::: DATASET ENTRIES :::
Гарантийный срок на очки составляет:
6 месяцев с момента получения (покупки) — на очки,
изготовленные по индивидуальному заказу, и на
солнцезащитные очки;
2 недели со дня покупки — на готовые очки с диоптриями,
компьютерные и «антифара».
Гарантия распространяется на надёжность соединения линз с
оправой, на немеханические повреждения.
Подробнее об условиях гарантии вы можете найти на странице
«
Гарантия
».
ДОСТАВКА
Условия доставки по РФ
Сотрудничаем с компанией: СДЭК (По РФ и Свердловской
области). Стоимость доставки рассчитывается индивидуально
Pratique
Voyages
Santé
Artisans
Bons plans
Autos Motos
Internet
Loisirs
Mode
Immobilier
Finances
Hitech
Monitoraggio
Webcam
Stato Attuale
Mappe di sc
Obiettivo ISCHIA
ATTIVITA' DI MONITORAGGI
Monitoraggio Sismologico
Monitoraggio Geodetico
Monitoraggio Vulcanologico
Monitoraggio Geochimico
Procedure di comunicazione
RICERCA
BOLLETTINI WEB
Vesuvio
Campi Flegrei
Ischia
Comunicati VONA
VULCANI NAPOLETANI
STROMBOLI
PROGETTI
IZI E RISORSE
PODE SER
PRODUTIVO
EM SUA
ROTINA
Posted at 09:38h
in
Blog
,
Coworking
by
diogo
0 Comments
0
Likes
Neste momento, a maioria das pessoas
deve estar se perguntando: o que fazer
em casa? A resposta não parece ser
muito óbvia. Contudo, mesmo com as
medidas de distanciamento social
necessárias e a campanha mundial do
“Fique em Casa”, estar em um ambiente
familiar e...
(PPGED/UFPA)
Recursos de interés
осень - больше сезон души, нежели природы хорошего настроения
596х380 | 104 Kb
:::
▶ **TASK TO COMPLETE**
Write out the material above exactly, leaving out no line.

▶ **THE COMPLETED TASK**
Гарантийный срок на очки составляет:
6 месяцев с момента получения (покупки) — на очки,
изготовленные по индивидуальному заказу, и на
солнцезащитные очки;
2 недели со дня покупки — на готовые очки с диоптриями,
компьютерные и «антифара».
Гарантия распространяется на надёжность соединения линз с
оправой, на немеханические повреждения.
Подробнее об условиях гарантии вы можете найти на странице
«
Гарантия
».
ДОСТАВКА
Условия доставки по РФ
Сотрудничаем с компанией: СДЭК (По РФ и Свердловской
области). Стоимость доставки рассчитывается индивидуально
Pratique
Voyages
Santé
Artisans
Bons plans
Autos Motos
Internet
Loisirs
Mode
Immobilier
Finances
Hitech
Monitoraggio
Webcam
Stato Attuale
Mappe di sc
Obiettivo ISCHIA
ATTIVITA' DI MONITORAGGI
Monitoraggio Sismologico
Monitoraggio Geodetico
Monitoraggio Vulcanologico
Monitoraggio Geochimico
Procedure di comunicazione
RICERCA
BOLLETTINI WEB
Vesuvio
Campi Flegrei
Ischia
Comunicati VONA
VULCANI NAPOLETANI
STROMBOLI
PROGETTI
IZI E RISORSE
PODE SER
PRODUTIVO
EM SUA
ROTINA
Posted at 09:38h
in
Blog
,
Coworking
by
diogo
0 Comments
0
Likes
Neste momento, a maioria das pessoas
deve estar se perguntando: o que fazer
em casa? A resposta não parece ser
muito óbvia. Contudo, mesmo com as
medidas de distanciamento social
necessárias e a campanha mundial do
“Fique em Casa”, estar em um ambiente
familiar e...
(PPGED/UFPA)
Recursos de interés
осень - больше сезон души, нежели природы хорошего настроения
596х380 | 104 Kb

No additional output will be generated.